**Aim of the task:**
Look through the material below for "ETRE". Copy every line that contains it.

**Given data:**
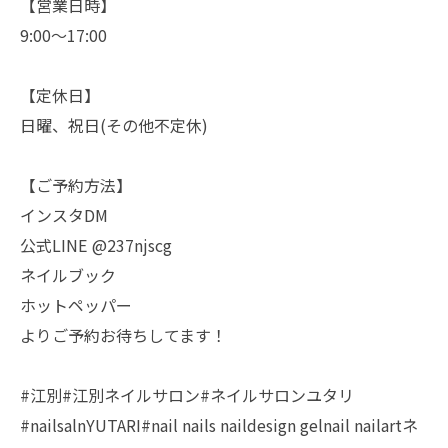
【営業日時】
9:00〜17:00
【定休日】
日曜、祝日(その他不定休)
【ご予約方法】
インスタDM
公式LINE @237njscg
ネイルブック
ホットペッパー
よりご予約お待ちしてます！
#江別#江別ネイルサロン#ネイルサロンユタリ
#nailsalnYUTARI#nail nails naildesign gelnail nailartネ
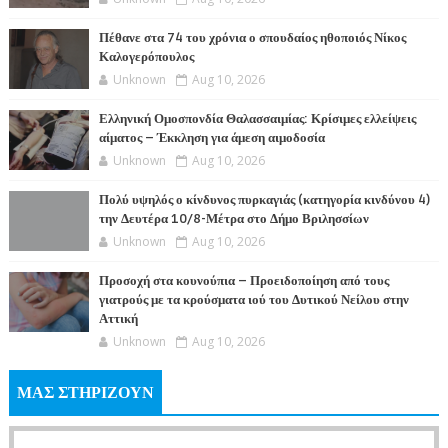
Πέθανε στα 74 του χρόνια ο σπουδαίος ηθοποιός Νίκος
Καλογερόπουλος
Unknown
Aug 10, 2026
Ελληνική Ομοσπονδία Θαλασσαιμίας: Κρίσιμες ελλείψεις
αίματος – Έκκληση για άμεση αιμοδοσία
Unknown
Aug 10, 2026
Πολύ υψηλός ο κίνδυνος πυρκαγιάς (κατηγορία κινδύνου 4)
την Δευτέρα 10/8-Μέτρα στο Δήμο Βριλησσίων
Unknown
Aug 10, 2026
Προσοχή στα κουνούπια – Προειδοποίηση από τους
γιατρούς με τα κρούσματα ιού του Δυτικού Νείλου στην
Αττική
Unknown
Aug 10, 2026
ΜΑΣ ΣΤΗΡΙΖΟΥΝ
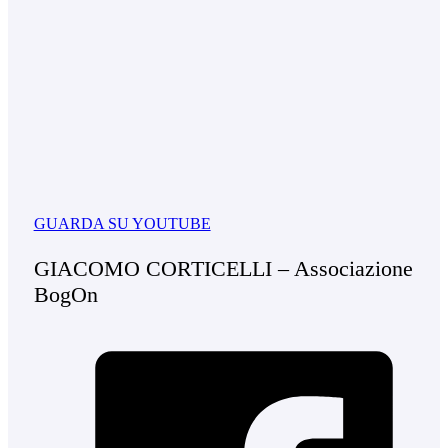
GUARDA SU YOUTUBE
GIACOMO CORTICELLI – Associazione
BogOn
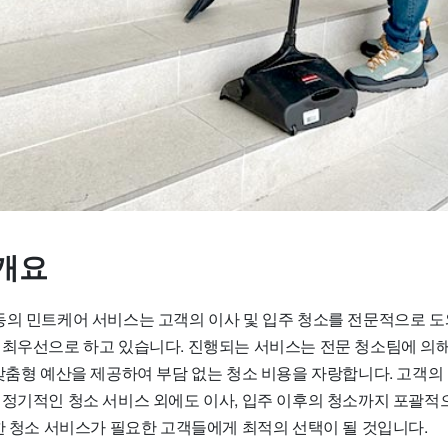
개요
동의 민트케어 서비스는 고객의 이사 및 입주 청소를 전문적으로 도
 최우선으로 하고 있습니다. 진행되는 서비스는 전문 청소팀에 의
 맞춤형 예산을 제공하여 부담 없는 청소 비용을 자랑합니다. 고객의
 정기적인 청소 서비스 외에도 이사, 입주 이후의 청소까지 포괄적
양한 청소 서비스가 필요한 고객들에게 최적의 선택이 될 것입니다.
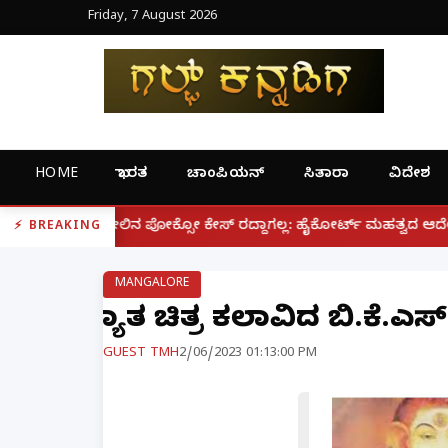
Friday, 7 August 2026
HOME
ಭಾರತ
ಚಾಂಪಿಯನ್
ಸಿತಾರಾ
ವಿದೇಶ
|
್ಸೋ ಕೇಸ್ ರದ್ದಾಗಲ್ಲ: ಹೈಕೋರ್ಟ್ ಮಹತ್ವದ ಆದೇಶ
ಫೋನ್ ನಲ್
BREAKING
MANGALORE
ಖ್ಯಾತ ಚಿತ್ರ ಕಲಾವಿದ ಬಿ.ಕೆ.
GUEST TMH
2/06/2023 01:13:00 PM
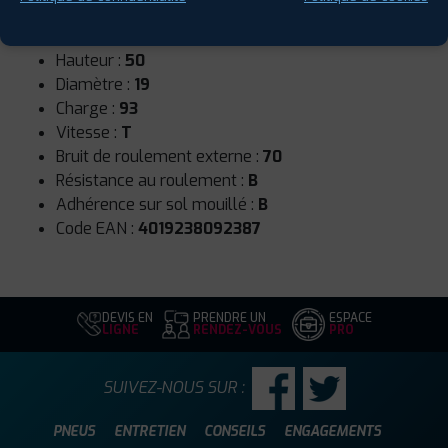
Runflat :
Non
Largeur :
215
Hauteur :
50
Diamètre :
19
Charge :
93
Vitesse :
T
Bruit de roulement externe :
70
Résistance au roulement :
B
Adhérence sur sol mouillé :
B
Code EAN :
4019238092387
DEVIS EN
PRENDRE UN
ESPACE
LIGNE
RENDEZ-VOUS
PRO
SUIVEZ-NOUS SUR :
PNEUS
ENTRETIEN
CONSEILS
ENGAGEMENTS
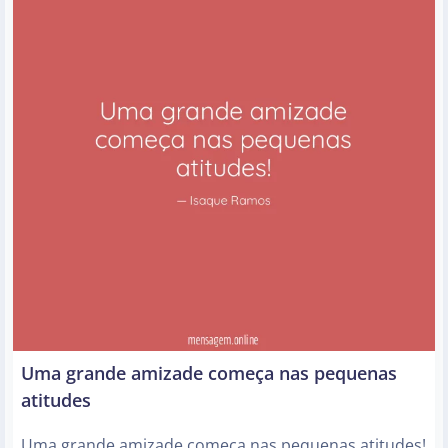
Uma grande amizade começa nas pequenas
atitudes
Uma grande amizade começa nas pequenas atitudes!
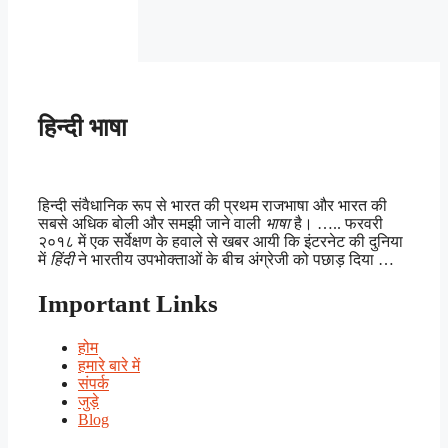
हिन्दी भाषा
हिन्दी संवैधानिक रूप से भारत की प्रथम राजभाषा और भारत की
सबसे अधिक बोली और समझी जाने वाली
भाषा
है। ….. फरवरी
२०१८ में एक सर्वेक्षण के हवाले से खबर आयी कि इंटरनेट की दुनिया
में
हिंदी
ने भारतीय उपभोक्ताओं के बीच अंग्रेजी को पछाड़ दिया …
Important Links
होम
हमारे बारे में
संपर्क
जुड़े
Blog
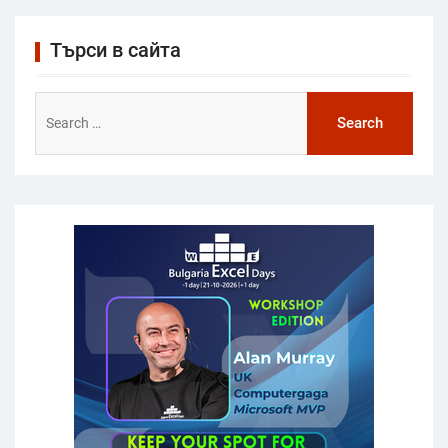
Търси в сайта
Search
for:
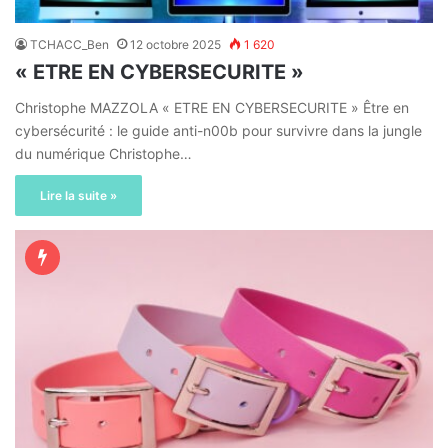
TCHACC_Ben
12 octobre 2025
1 620
« ETRE EN CYBERSECURITE »
Christophe MAZZOLA « ETRE EN CYBERSECURITE » Être en
cybersécurité : le guide anti-n00b pour survivre dans la jungle
du numérique Christophe…
Lire la suite »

**Exercise result:**
« ETRE EN CYBERSECURITE »
Christophe MAZZOLA « ETRE EN CYBERSECURITE » Être en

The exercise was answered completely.